Free

Do they charge you for the first hit of dope?  Do they make you buy a car without a test drive?  Then what makes the rights holders believe that Rdio or MOG or Rhapsody will be successful?

Don’t point to iTunes.  The iTunes Store is a failure.  The music industry needs a cap on the well of unauthorized trading, but like BP they didn’t expect a problem, don’t want to admit there’s a problem, grossly understate the problem, but the difference is, BP finally stanched the flow of wayward oil.  How is the music industry going to stop the flow of free music?

By authorizing free music.  And upselling from there.

First and foremost, you have to disincentivize people from stealing.  And the way you do this is not by wielding a big stick, but by offering a carrot, something that’s more enticing than what they’ve got now.

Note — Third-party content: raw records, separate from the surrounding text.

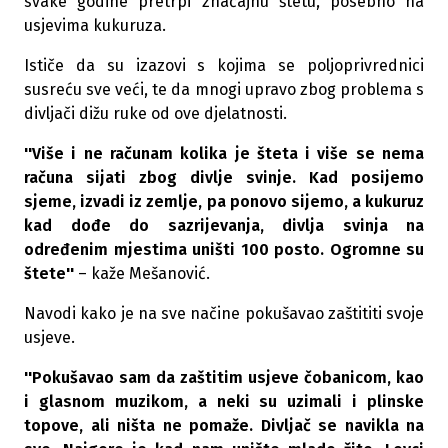
svake godine pretrpi značajnu štetu, posebno na
usjevima kukuruza.
Ističe da su izazovi s kojima se poljoprivrednici
susreću sve veći, te da mnogi upravo zbog problema s
divljači dižu ruke od ove djelatnosti.
''Više i ne računam kolika je šteta i više se nema
računa sijati zbog divlje svinje. Kad posijemo
sjeme, izvadi iz zemlje, pa ponovo sijemo, a kukuruz
kad dođe do sazrijevanja, divlja svinja na
određenim mjestima uništi 100 posto. Ogromne su
štete''
– kaže Mešanović.
Navodi kako je na sve načine pokušavao zaštititi svoje
usjeve.
''Pokušavao sam da zaštitim usjeve čobanicom, kao
i glasnom muzikom, a neki su uzimali i plinske
topove, ali ništa ne pomaže. Divljač se navikla na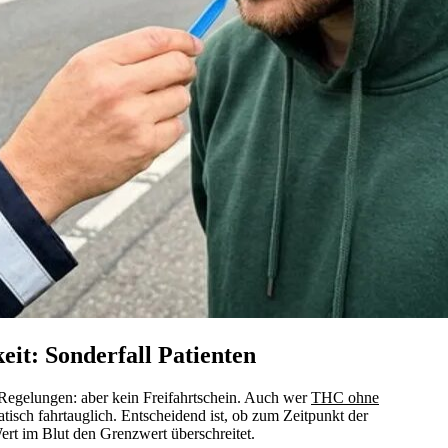
it: Sonderfall Patienten
Regelungen: aber kein Freifahrtschein. Auch wer
THC ohne
atisch fahrtauglich. Entscheidend ist, ob zum Zeitpunkt der
ert im Blut den Grenzwert überschreitet.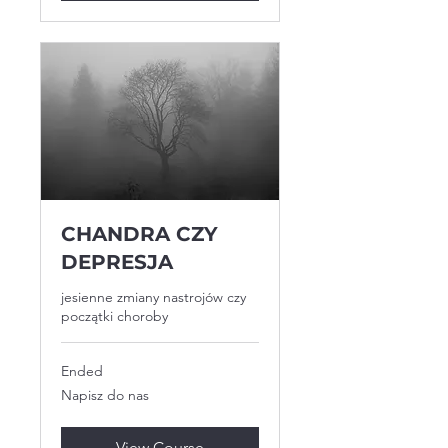
CHANDRA CZY
DEPRESJA
jesienne zmiany nastrojów czy
początki choroby
Ended
Napisz
Napisz do nas
do
nas
View Course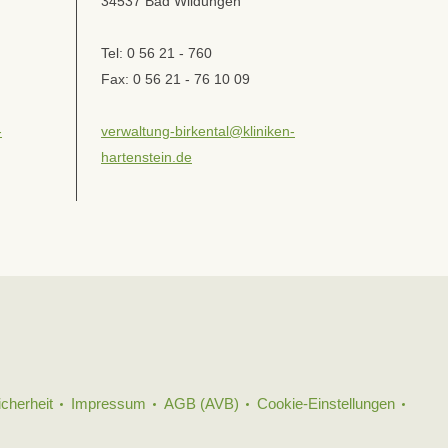
34537 Bad Wildungen
Tel: 0 56 21 - 760
Fax: 0 56 21 - 76 10 09
-
verwaltung-birkental@kliniken-
hartenstein.de
icherheit
Impressum
AGB (AVB)
Cookie-Einstellungen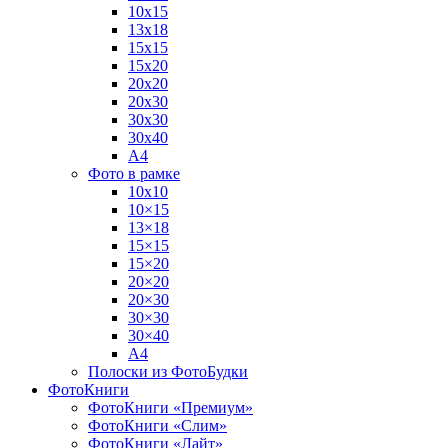
10х15
13х18
15х15
15х20
20х20
20х30
30х30
30х40
А4
Фото в рамке
10х10
10×15
13×18
15×15
15×20
20×20
20×30
30×30
30×40
A4
Полоски из ФотоБудки
ФотоКниги
ФотоКниги «Премиум»
ФотоКниги «Слим»
ФотоКниги «Лайт»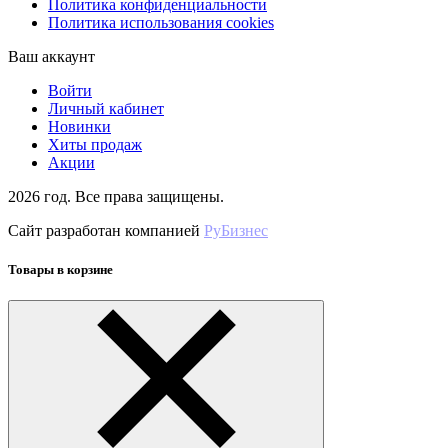
Политика конфиденциальности
Политика использования cookies
Ваш аккаунт
Войти
Личный кабинет
Новинки
Хиты продаж
Акции
2026 год. Все права защищены.
Сайт разработан компанией
РуБизнес
Товары в корзине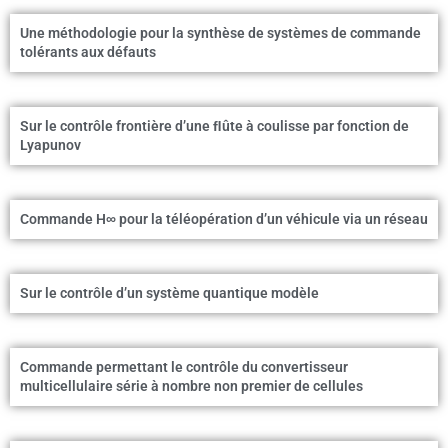
Une méthodologie pour la synthèse de systèmes de commande
tolérants aux défauts
Sur le contrôle frontière d’une ﬂûte à coulisse par fonction de
Lyapunov
Commande H∞ pour la téléopération d’un véhicule via un réseau
Sur le contrôle d’un système quantique modèle
Commande permettant le contrôle du convertisseur
multicellulaire série à nombre non premier de cellules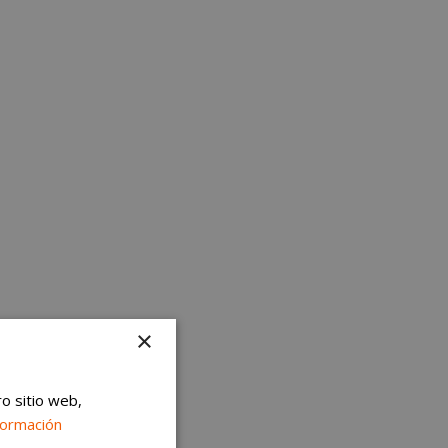
×
ro sitio web,
formación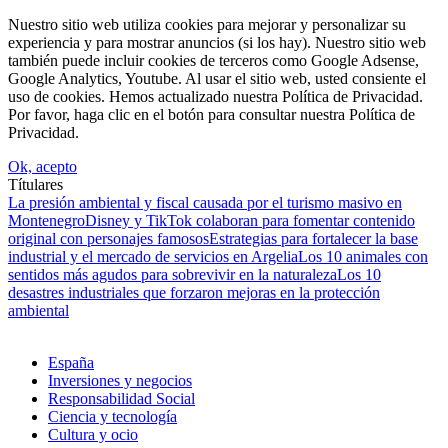
Nuestro sitio web utiliza cookies para mejorar y personalizar su
experiencia y para mostrar anuncios (si los hay). Nuestro sitio web
también puede incluir cookies de terceros como Google Adsense,
Google Analytics, Youtube. Al usar el sitio web, usted consiente el
uso de cookies. Hemos actualizado nuestra Política de Privacidad.
Por favor, haga clic en el botón para consultar nuestra Política de
Privacidad.
Ok, acepto
Títulares
La presión ambiental y fiscal causada por el turismo masivo en
Montenegro
Disney y TikTok colaboran para fomentar contenido
original con personajes famosos
Estrategias para fortalecer la base
industrial y el mercado de servicios en Argelia
Los 10 animales con
sentidos más agudos para sobrevivir en la naturaleza
Los 10
desastres industriales que forzaron mejoras en la protección
ambiental
España
Inversiones y negocios
Responsabilidad Social
Ciencia y tecnología
Cultura y ocio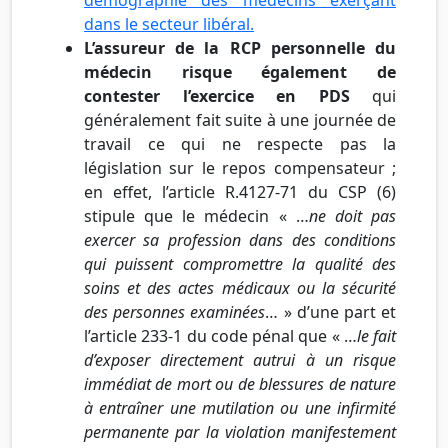
dans le secteur libéral.
L’assureur de la RCP personnelle du
médecin risque également de
contester l’exercice en PDS
qui
généralement fait suite à une journée de
travail ce qui ne respecte pas la
législation sur le repos compensateur ;
en effet, l’article R.4127-71 du CSP (6)
stipule que le médecin « …
ne doit pas
exercer sa profession dans des conditions
qui puissent compromettre la qualité des
soins et des actes médicaux ou la sécurité
des personnes examinées
… » d’une part et
l’article 233-1 du code pénal que « …
le fait
d’exposer directement autrui à un risque
immédiat de mort ou de blessures de nature
à entraîner une mutilation ou une infirmité
permanente par la violation manifestement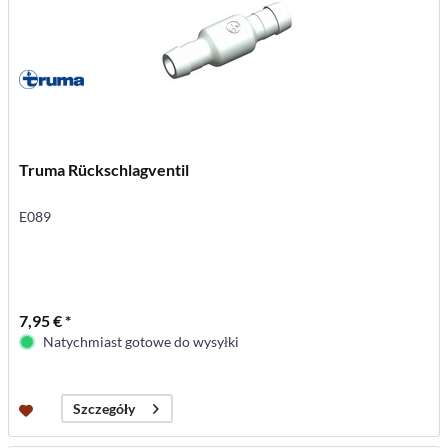
Truma Rückschlagventil
E089
7,95 € *
Natychmiast gotowe do wysyłki
Szczegóły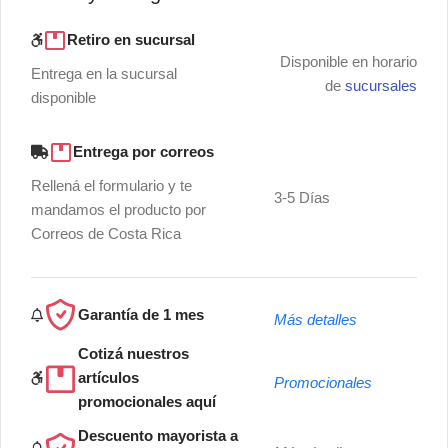
Retiro en sucursal
Disponible en horario
Entrega en la sucursal
de
sucursales
disponible
Entrega por correos
Rellená el formulario y te
3-5 Días
mandamos el producto por
Correos de Costa Rica
Garantía de 1 mes
Más detalles
Cotizá nuestros
artículos
Promocionales
promocionales aquí
Descuento mayorista a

It’s a pain in the ass to steal.  You have to find the track/album and wait for it to download.  It’s the opposite of normal twenty first century experience, where everything is instant.  Imagine if you had to wait ten minutes for your e-mail. Would you tolerate that?  That’s what stealing music is like.  Which is why YouTube is so successful.  Not for videos, but for listening to music.  It’s the go-to platform.  Ever notice that YouTube is free?

I’m not talking about videos, I’m not talking about Vevo, I’m talking about garden variety music, the kind that goes in your ears, not your eyes.  If you want to hear a track you might start off at a band’s website.  Then you’re going directly to YouTube, bypassing the horrible interface and slow rendering of MySpace, certainly not going to iTunes… You want to hear the song enough times to know you want to buy it.  Why shouldn’t rights holders get paid for these listens?

I know, I know, it’s tough for rights holders to wrap their heads around this one.  Just like it was hard to wrap their heads around the original Napster.  Albums must be sold as ten tracks for twenty dollars on a piece of plastic.  Who’d want anything else?  Boatloads of people.  And they all tried Napster because it was free.

The next revolution in music distribution will start off free.  Because, right now, music is free.  Via P2P, hard drive swap, IM swap and YouTube.  Why on earth should anybody pay for it?

But if Spotify were launched in America, it would eliminate most theft.  It just doesn’t pay to steal if you’ve got Spotify.

But the labels don’t want to give that much power to one entity.  They don’t want to get the public hooked on free, even though music’s already free, quite a conundrum.  What do the labels want other than a return to yesteryear and a pile of money?

Tell me one online success that started off as a pay service.  Yahoo was and still is free.  Google is free.  Facebook is free.  But the music industry believes it is different, that people should pay first. They go on about stealing cars and furniture and how it’s just unfair.  But I ask you, are they replicating cars and furniture online?  Of course not.  So can we stop that debate?

You didn’t get Napster until you used it.  And that’s why the labels lost, they didn’t allow their people to use it. Because Napster was like heroin, you instantly got hooked, and the only withdrawal that occurred was when the site was shut down.

Don’t you see?  People are going to have to try the new service first for free!  And you’re gonna have to entice them to pay thereafter, just like you pay for bottled water.  Ironically, by offering non-musical elements.  Portability on mobile handsets.  Ability to listen to friends’ music.  Higher quality rips.

Spotify’s got it right.  A perfect interface with free streaming and a paid for mobile app that allows thousands of tracks to live on your handset as if you owned them.

YouTube’s a lousy interface for listening to music.   P2P is tiresome and you don’t have all the music at your fingertips.  Rhapsody is stuck at under a million subscribers and the even cheaper Best Buy Napster has got no traction.  If you think you’re gonna get people to pay for these streaming services in droves, you’ve lost your mind. First and foremost, they’ve got to be free.

Spotify is so good, it closes you instantly.  But the rights holders refuse to offer this dope.  Under the guise of maintaining the value of music, of not making music free, but don’t you get it?  MUSIC IS ALREADY FREE!